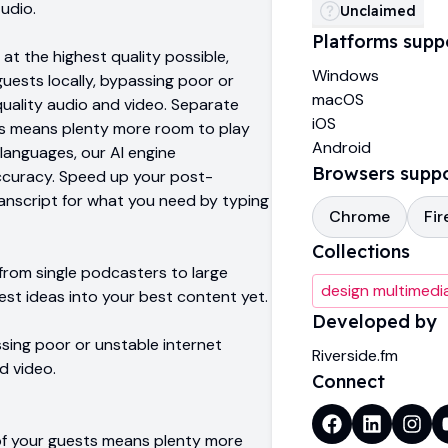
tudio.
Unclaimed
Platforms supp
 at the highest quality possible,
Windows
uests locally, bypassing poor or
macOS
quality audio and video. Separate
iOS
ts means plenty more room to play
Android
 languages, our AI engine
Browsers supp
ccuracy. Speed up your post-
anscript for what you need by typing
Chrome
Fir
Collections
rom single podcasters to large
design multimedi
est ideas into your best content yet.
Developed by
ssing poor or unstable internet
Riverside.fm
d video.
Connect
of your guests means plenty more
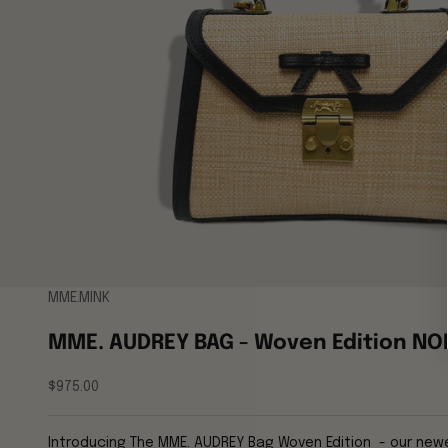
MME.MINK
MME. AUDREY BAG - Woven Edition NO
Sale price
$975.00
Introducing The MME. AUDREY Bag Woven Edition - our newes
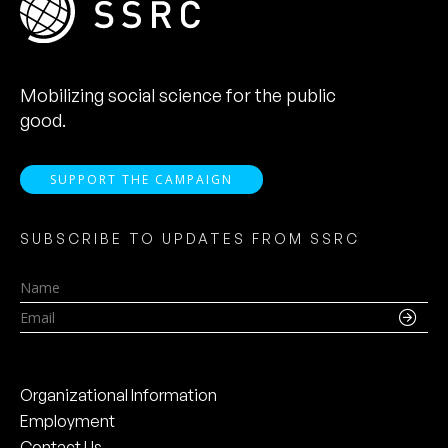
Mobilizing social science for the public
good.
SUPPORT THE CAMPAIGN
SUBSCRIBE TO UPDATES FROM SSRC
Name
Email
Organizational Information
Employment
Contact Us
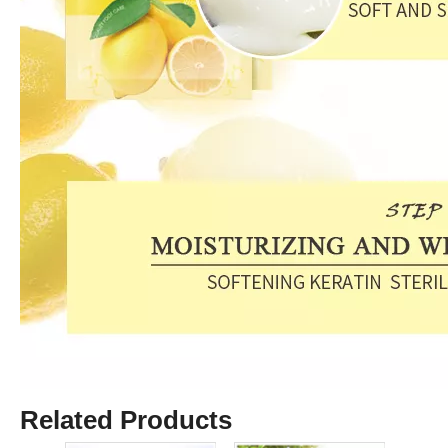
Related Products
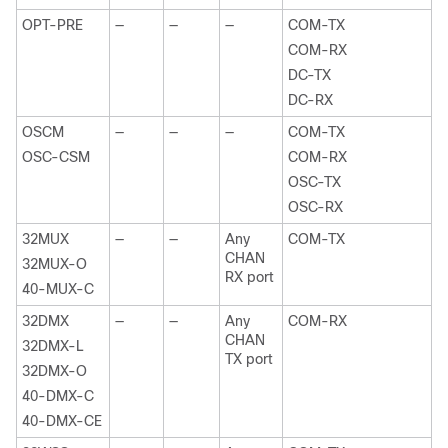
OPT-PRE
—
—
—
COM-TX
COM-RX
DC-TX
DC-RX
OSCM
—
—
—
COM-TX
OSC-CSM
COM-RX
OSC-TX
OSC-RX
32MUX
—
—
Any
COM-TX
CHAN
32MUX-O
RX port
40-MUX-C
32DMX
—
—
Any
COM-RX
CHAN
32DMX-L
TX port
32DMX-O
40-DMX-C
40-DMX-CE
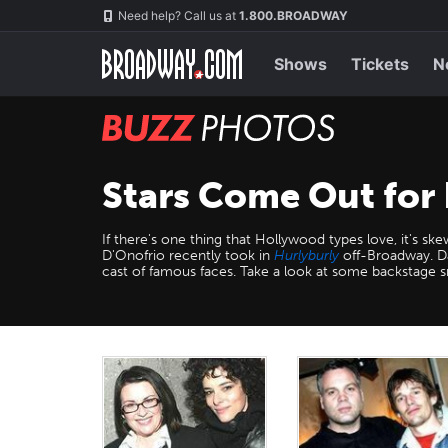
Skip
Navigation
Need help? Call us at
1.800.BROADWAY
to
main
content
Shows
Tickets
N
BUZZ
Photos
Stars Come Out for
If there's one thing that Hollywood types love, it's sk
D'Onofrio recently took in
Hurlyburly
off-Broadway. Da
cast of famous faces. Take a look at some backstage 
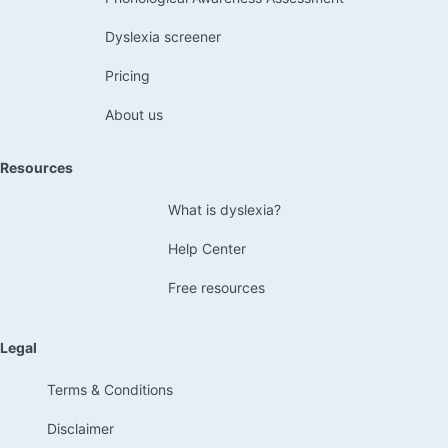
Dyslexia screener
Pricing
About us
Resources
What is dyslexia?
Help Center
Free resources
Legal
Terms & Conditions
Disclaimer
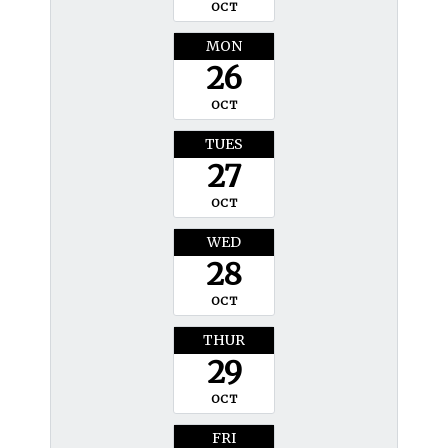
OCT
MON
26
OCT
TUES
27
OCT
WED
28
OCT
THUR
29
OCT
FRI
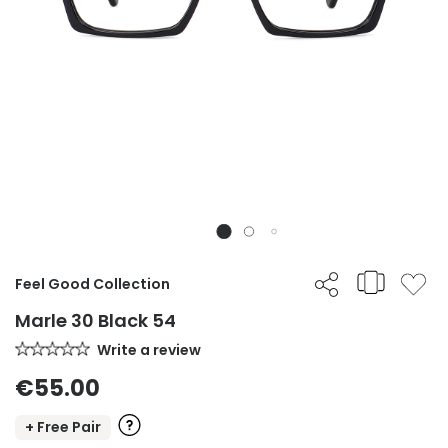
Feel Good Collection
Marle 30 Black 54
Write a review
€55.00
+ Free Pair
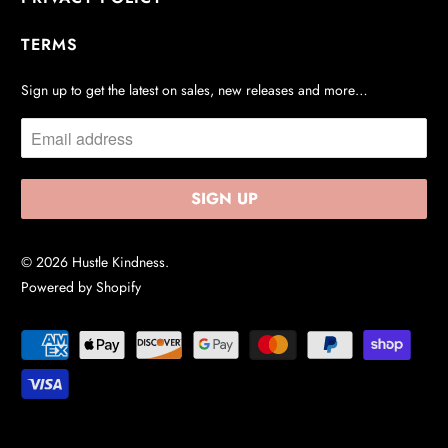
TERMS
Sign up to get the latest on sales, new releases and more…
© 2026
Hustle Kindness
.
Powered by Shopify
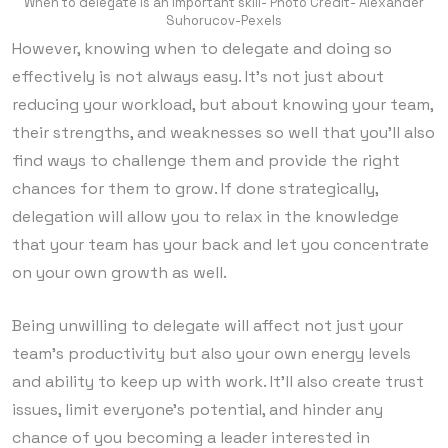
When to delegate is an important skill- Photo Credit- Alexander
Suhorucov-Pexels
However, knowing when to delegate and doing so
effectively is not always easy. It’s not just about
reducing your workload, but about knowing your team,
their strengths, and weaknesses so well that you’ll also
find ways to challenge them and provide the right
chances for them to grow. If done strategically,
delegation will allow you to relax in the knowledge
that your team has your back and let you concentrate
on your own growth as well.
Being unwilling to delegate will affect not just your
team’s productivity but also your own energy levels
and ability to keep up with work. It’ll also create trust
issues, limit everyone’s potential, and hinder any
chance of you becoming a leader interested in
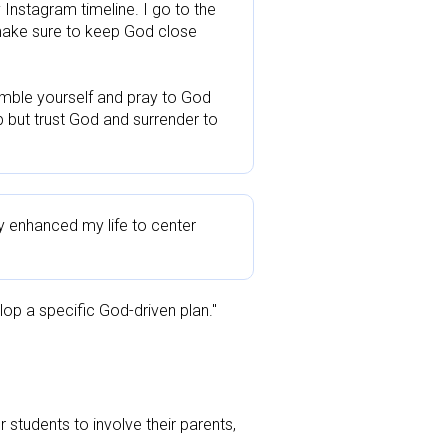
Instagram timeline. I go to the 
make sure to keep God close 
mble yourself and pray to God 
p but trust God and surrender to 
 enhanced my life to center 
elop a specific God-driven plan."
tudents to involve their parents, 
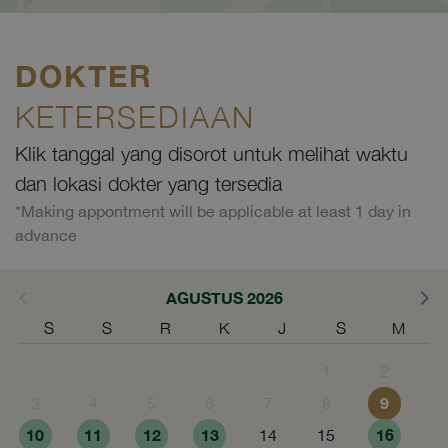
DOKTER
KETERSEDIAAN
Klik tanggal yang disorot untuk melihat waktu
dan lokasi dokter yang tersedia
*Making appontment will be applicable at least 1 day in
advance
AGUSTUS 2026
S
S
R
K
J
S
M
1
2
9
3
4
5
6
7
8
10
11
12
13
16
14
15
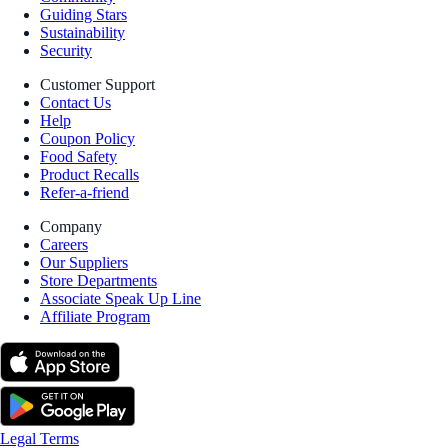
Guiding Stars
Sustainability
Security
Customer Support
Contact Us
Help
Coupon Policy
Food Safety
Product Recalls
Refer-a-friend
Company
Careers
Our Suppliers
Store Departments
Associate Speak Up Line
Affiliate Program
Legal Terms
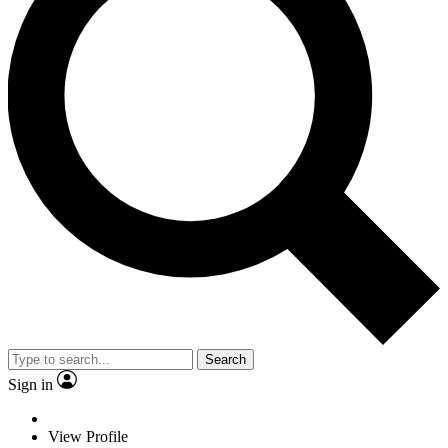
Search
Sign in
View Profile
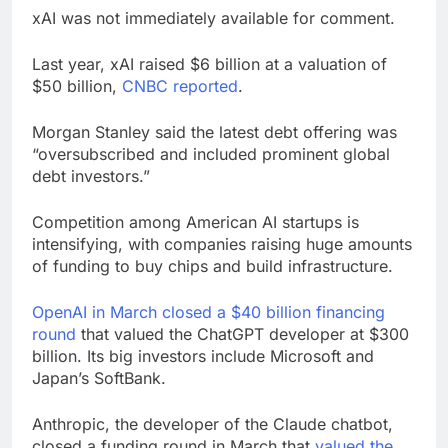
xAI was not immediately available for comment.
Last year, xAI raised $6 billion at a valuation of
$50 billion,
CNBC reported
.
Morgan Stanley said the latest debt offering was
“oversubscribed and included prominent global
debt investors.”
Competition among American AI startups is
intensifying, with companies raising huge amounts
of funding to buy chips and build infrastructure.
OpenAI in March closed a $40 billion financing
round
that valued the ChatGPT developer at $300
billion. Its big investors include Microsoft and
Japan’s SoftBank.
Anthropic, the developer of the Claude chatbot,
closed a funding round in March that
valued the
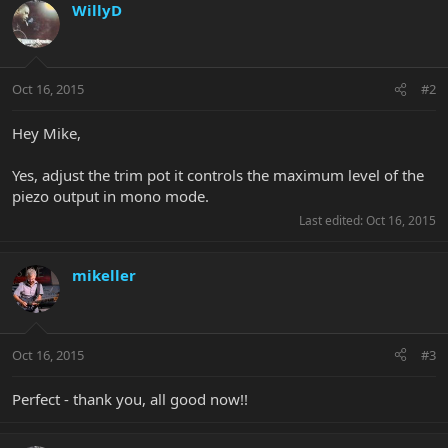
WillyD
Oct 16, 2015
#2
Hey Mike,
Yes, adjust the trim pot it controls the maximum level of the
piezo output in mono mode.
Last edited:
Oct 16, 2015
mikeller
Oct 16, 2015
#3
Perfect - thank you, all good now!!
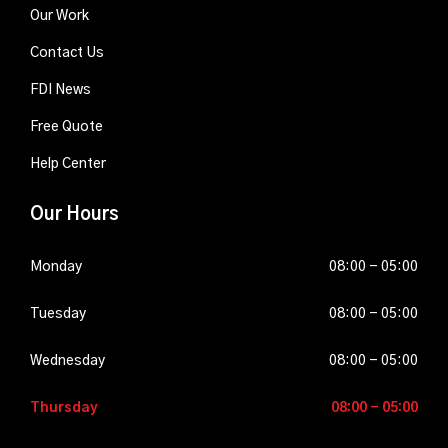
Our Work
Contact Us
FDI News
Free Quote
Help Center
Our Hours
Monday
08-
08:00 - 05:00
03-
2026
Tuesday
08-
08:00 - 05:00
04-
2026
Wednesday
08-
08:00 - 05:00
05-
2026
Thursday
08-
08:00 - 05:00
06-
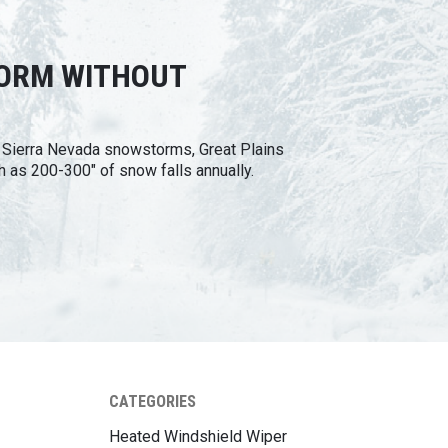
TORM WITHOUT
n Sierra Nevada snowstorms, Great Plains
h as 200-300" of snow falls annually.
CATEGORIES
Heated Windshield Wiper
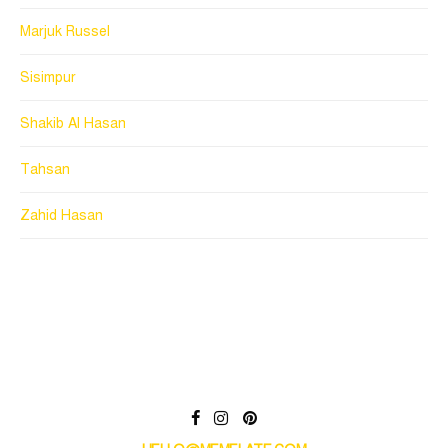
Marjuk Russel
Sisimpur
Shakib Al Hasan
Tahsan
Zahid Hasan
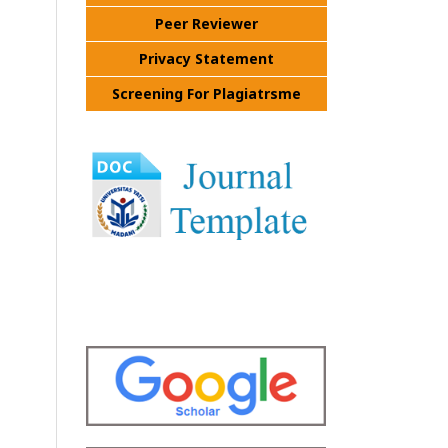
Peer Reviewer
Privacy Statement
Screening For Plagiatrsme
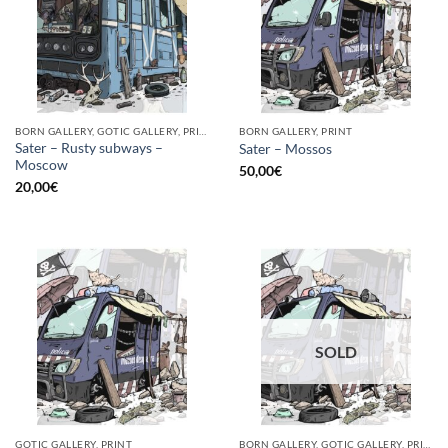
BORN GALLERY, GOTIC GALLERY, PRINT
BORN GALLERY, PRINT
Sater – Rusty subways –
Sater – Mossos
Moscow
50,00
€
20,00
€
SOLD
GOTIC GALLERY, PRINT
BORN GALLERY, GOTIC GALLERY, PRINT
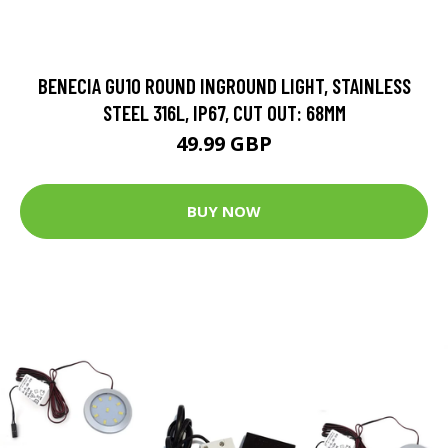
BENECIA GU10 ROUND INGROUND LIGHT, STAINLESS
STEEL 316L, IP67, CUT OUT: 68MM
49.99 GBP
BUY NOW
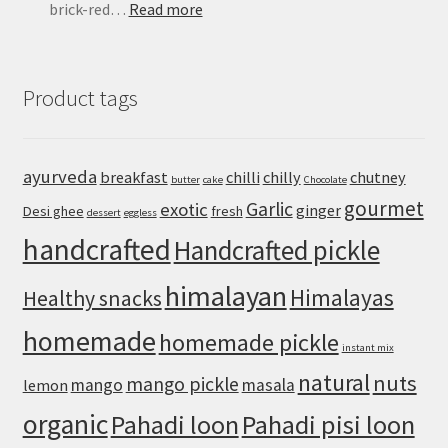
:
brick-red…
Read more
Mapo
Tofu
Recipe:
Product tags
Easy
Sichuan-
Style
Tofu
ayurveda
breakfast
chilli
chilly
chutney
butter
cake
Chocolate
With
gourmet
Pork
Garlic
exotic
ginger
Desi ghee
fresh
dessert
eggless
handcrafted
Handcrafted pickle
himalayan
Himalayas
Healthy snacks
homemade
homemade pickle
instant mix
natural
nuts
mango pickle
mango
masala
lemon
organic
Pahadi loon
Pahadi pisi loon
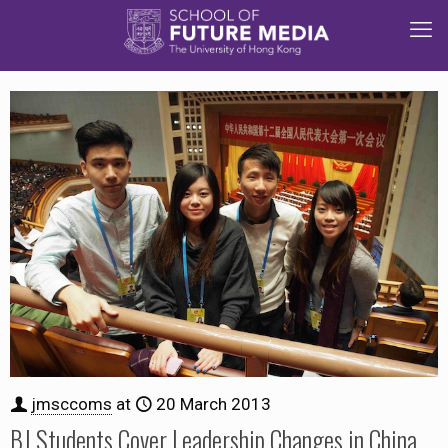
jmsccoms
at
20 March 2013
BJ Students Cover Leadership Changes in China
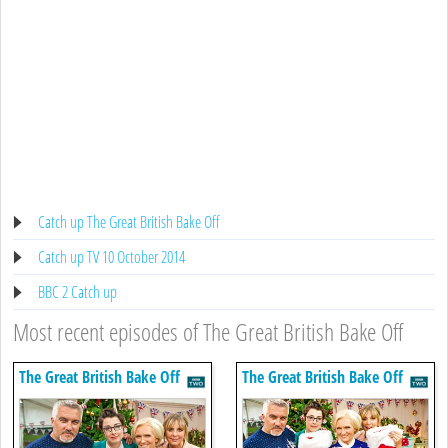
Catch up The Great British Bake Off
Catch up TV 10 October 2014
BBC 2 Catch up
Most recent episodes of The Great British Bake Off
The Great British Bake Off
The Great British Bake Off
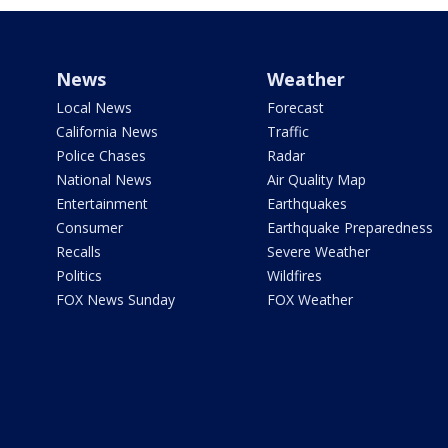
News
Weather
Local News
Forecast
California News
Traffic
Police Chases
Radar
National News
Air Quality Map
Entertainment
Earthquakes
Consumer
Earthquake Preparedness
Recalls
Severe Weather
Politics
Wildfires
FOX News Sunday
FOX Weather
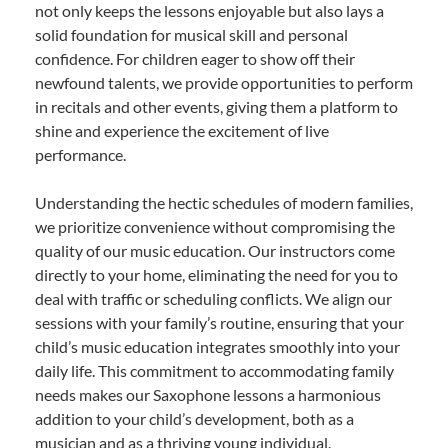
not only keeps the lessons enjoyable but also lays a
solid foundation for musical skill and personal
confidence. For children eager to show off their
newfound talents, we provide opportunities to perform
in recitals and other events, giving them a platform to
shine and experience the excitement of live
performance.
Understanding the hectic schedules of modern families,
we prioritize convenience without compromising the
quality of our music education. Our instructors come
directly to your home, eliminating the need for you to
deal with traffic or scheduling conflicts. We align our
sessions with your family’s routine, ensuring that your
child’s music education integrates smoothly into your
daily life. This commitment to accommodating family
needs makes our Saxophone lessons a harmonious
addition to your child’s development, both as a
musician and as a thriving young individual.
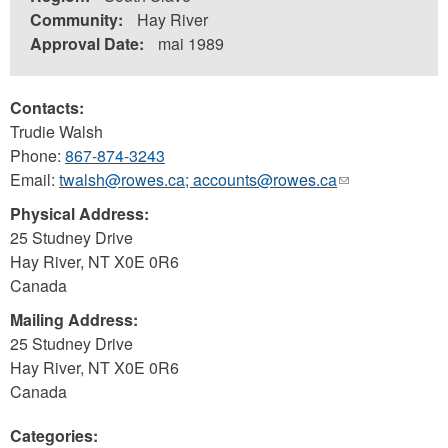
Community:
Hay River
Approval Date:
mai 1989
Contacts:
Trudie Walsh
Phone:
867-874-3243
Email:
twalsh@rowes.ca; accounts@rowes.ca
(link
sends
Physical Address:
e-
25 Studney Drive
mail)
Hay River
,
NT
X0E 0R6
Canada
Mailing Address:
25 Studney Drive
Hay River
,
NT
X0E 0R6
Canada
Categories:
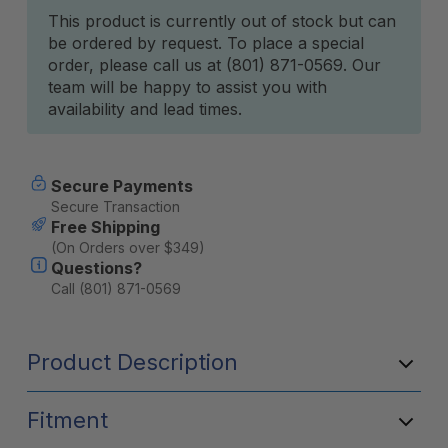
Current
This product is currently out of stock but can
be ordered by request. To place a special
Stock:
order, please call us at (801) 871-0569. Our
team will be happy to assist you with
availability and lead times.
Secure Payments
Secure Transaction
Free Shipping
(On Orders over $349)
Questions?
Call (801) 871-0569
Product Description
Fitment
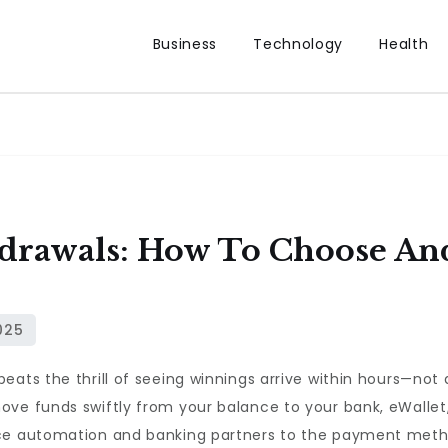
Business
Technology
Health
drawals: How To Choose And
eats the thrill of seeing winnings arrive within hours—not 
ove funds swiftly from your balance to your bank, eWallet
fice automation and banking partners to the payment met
- - -
WHAT YOU HAVE TO DO :: Would you return all lines from the preceding listing that contain the word "education"?

ANSWER SECTION ::
quality of our music education. Our instructors come
child’s music education integrates smoothly into your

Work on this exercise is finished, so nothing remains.